The first path control was developed on the basis of separate electronic components. Shortly thereafter, versions 200 and 300 delivered control for turning, milling, grinding and nibbling, and for electro-hydraulic drives. Sinumerik 500C, the first computerized numerical control (CNC), was introduced in 1973. Advances in microprocessor technology enabled Siemens to offer a DNC network for universal program management and transfer for the first time in the mid 1970s. Sinumerik System 8 appeared three years later, a CNC with multi-channel capability and an integrated programmable logic controller (PLC). This innovation made the device suitable for drilling and nibbling machines in addition to turning and milling.

Meanwhile, Sinumerik was also getting smaller with Sinumerik Primo – a compact CNC, no bigger than a shoebox. Application-specific operator interfaces and graphic programming functions were introduced in the early 1980s and by the middle of the decade the principle of “openness” determined the design of subsequent CNC generations with machine manufacturers designing their own interfaces and adding their own images and menu trees. In the mid 90’s Sinumerik 840D, a CNC for the high-end of the performance range, introduced a digital drive link and an open NC kernel, which enabled the integration of software components and safety became a factor, with the launch of Sinumerik Safety Integrated, the first CNC-integrated safety solution. The years that followed saw the introduction of workshop-oriented graphical programming interfaces and the expansion of the Sinumerik family to include web-based condition monitoring and mechatronic support for machine simulation and virtual prototyping.
In 2005, Siemens presented the Sinumerik 840D sl, an open and innovative CNC for up to 31 axes, and the Sinumerik 802D sl, for turning and milling machines in the lower and mid performance ranges. Following that, Siemens expanded Sinumerik to deliver workpiece machining solutions for the entire CAD/CAM/CNC process chain.  At the 2009 EMO trade show for machine tools, Siemens exhibited the compact Sinumerik 828D CNC as a solution for the JobShop market, Sinumerik Operate HMI as a standardized CNC HMI platform, and also the Sinumerik MDynamics technology package for high-speed / high-accuracy milling applications.

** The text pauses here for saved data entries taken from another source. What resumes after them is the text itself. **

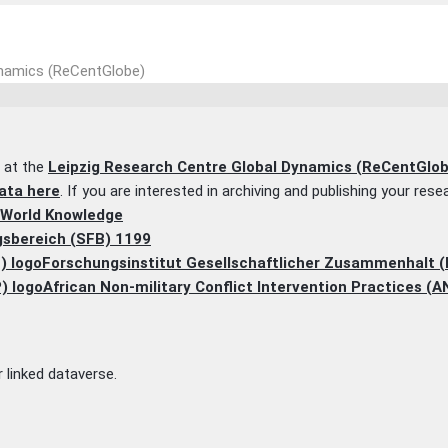
ynamics (ReCentGlobe)
a at the
Leipzig Research Centre Global Dynamics (ReCentGlob
ata here
. If you are interested in archiving and publishing your res
 World Knowledge
sbereich (SFB) 1199
Forschungsinstitut Gesellschaftlicher Zusammenhalt 
African Non-military Conflict Intervention Practices (A
 linked dataverse.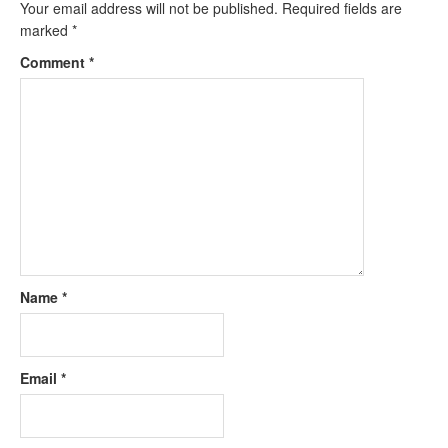
Your email address will not be published.
Required fields are
marked
*
Comment
*
Name
*
Email
*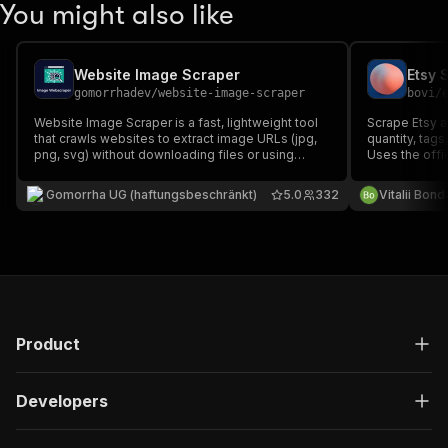
You might also like
Website Image Scraper
gomorrhadev
/
website-image-scraper
bovi
/
Website Image Scraper is a fast, lightweight tool
Scrape Etsy act
that crawls websites to extract image URLs (jpg,
quantity, tags
png, svg) without downloading files or using
Uses the offi
browsers. It supports recursive crawling, respects
reliable data.
robots.txt, and efficiently collects image links for
(etsy.com/dev
Gomorrha UG (haftungsbeschränkt)
5.0
332
Vitalii Bon
analysis or monitoring or a later download.
result.
Product
Developers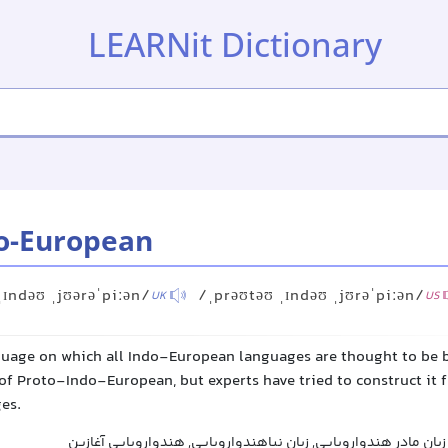
LEARNit Dictionary
o-European
ˌɪndəʊ ˌjʊərəˈpiːən/
/ˌprəʊtəʊ ˌɪndəʊ ˌjʊrəˈpiːən/
UK
US
guage on which all Indo-European languages are thought to be b
of Proto-Indo-European, but experts have tried to construct it 
es.
پروتو-هند-و-اروپایی, زبان مادر هندواروپایی, زبان نیاهندواروپ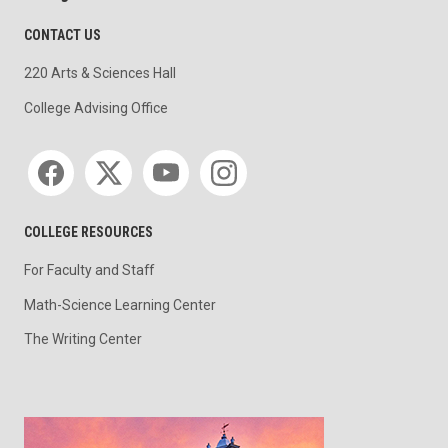
CONTACT US
220 Arts & Sciences Hall
College Advising Office
Social media
COLLEGE RESOURCES
For Faculty and Staff
Math-Science Learning Center
The Writing Center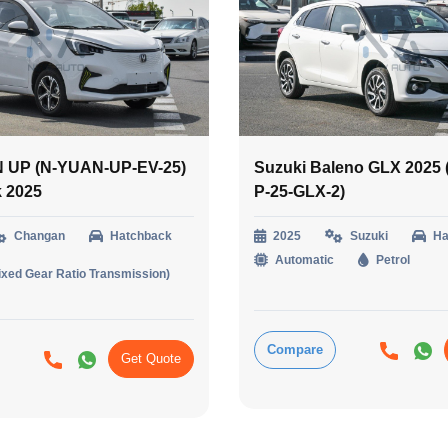
 UP (N-YUAN-UP-EV-25)
Suzuki Baleno GLX 2025
k 2025
P-25-GLX-2)
Changan
Hatchback
2025
Suzuki
Ha
Automatic
Petrol
ixed Gear Ratio Transmission)
Compare
Get Quote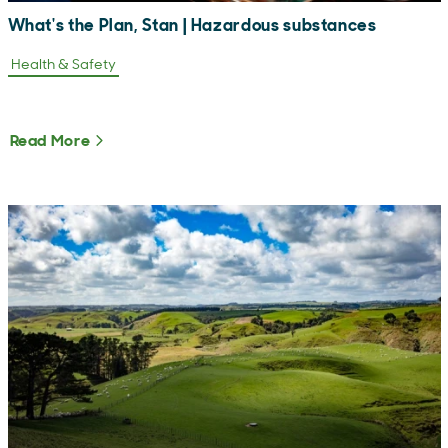
What's the Plan, Stan | Hazardous substances
Health & Safety
Read More
About What's the Plan, Stan | Hazardous subs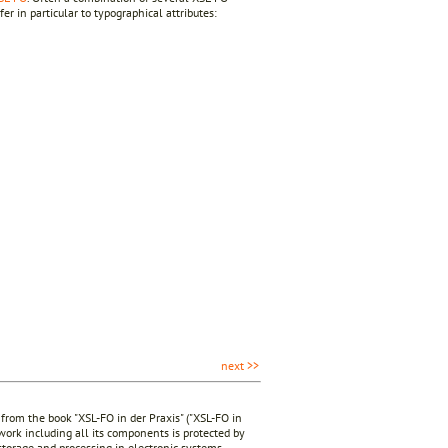
er in particular to typographical attributes:
next >>
 from the book "XSL-FO in der Praxis" ("XSL-FO in
 work including all its components is protected by
 storage and processing in electronic systems.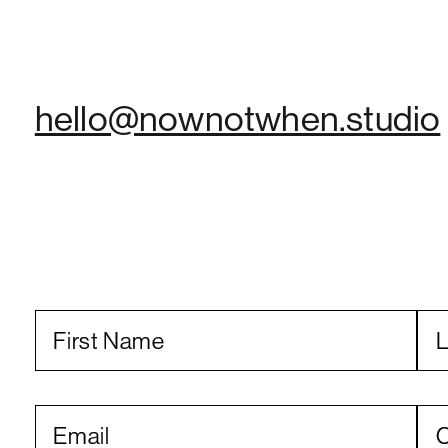
hello@nownotwhen.studio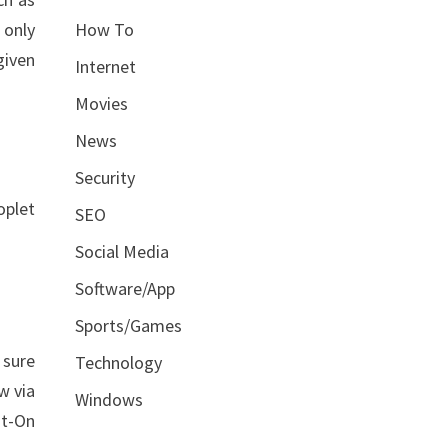
How To
 only
given
Internet
Movies
News
Security
oplet
SEO
Social Media
Software/App
Sports/Games
 sure
Technology
w via
Windows
ot-On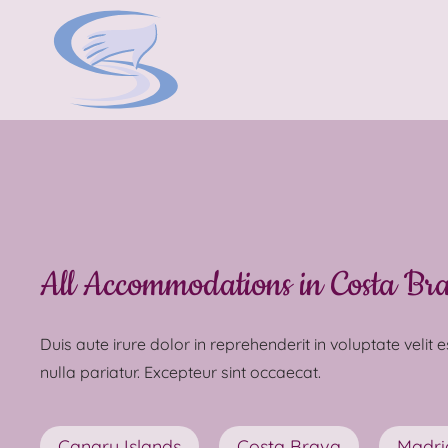
All Accommodations in Costa Br
Duis aute irure dolor in reprehenderit in voluptate velit 
nulla pariatur. Excepteur sint occaecat.
Canary Islands
Costa Brava
Madri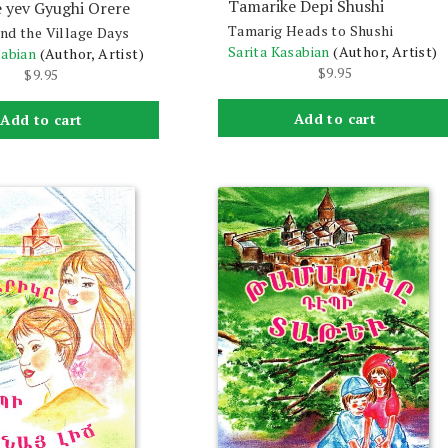
Tamarike Depi Shushi
 yev Gyughi Orere
Tamarig Heads to Shushi
nd the Village Days
Sarita Kasabian
(Author, Artist)
sabian
(Author, Artist)
$
9.95
$
9.95
Add to cart
Add to cart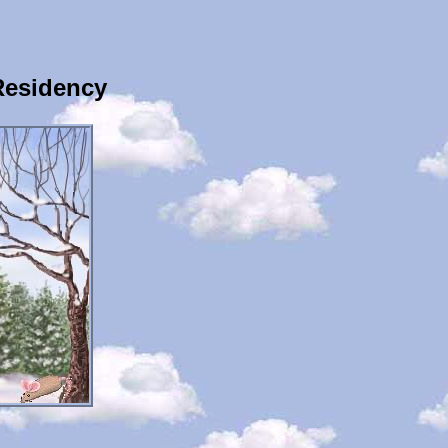
Residency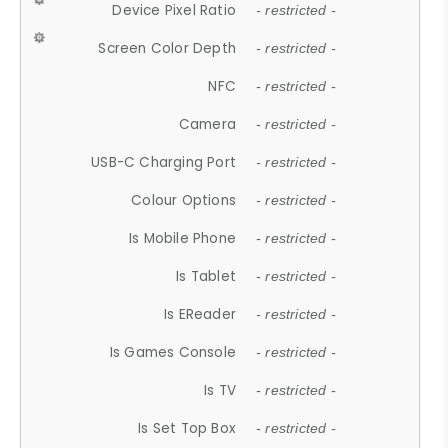
Device Pixel Ratio
- restricted -
Screen Color Depth
- restricted -
NFC
- restricted -
Camera
- restricted -
USB-C Charging Port
- restricted -
Colour Options
- restricted -
Is Mobile Phone
- restricted -
Is Tablet
- restricted -
Is EReader
- restricted -
Is Games Console
- restricted -
Is TV
- restricted -
Is Set Top Box
- restricted -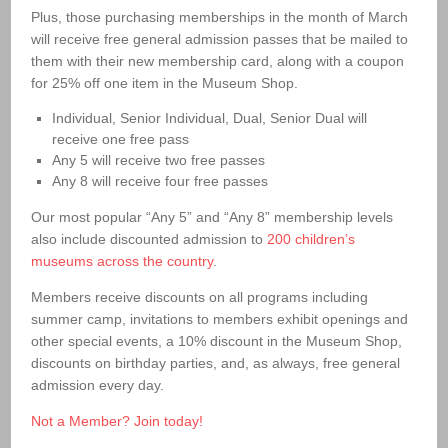
Plus, those purchasing memberships in the month of March
will receive free general admission passes that be mailed to
them with their new membership card, along with a coupon
for 25% off one item in the Museum Shop.
Individual, Senior Individual, Dual, Senior Dual will
receive one free pass
Any 5 will receive two free passes
Any 8 will receive four free passes
Our most popular “Any 5” and “Any 8” membership levels
also include discounted admission to
200 children’s
museums across the country
.
Members receive discounts on all programs including
summer camp, invitations to members exhibit openings and
other special events, a 10% discount in the Museum Shop,
discounts on birthday parties, and, as always, free general
admission every day.
Not a Member? Join today!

Today, customers use Sinumerik to network all areas of their production operation in order to exchange data between the development and design departments right through to actual manufacture on the CNC machines. Modular and scalable, contemporary Sinumerik automation systems incorporate multiple products for machine tools to continue to bring innovation and efficiencies to end user applications, whether deployed for use in standardized turning and milling machines, as a powerful drive-based CNC controller system, or as a PC-based solution.

“The evolution of Sinumerik really reads like the evolution of the industry, beginning with what we see today as somewhat simplistic capabilities and growing into today’s highly customizable, fully integrated open-architectures,” added Frank.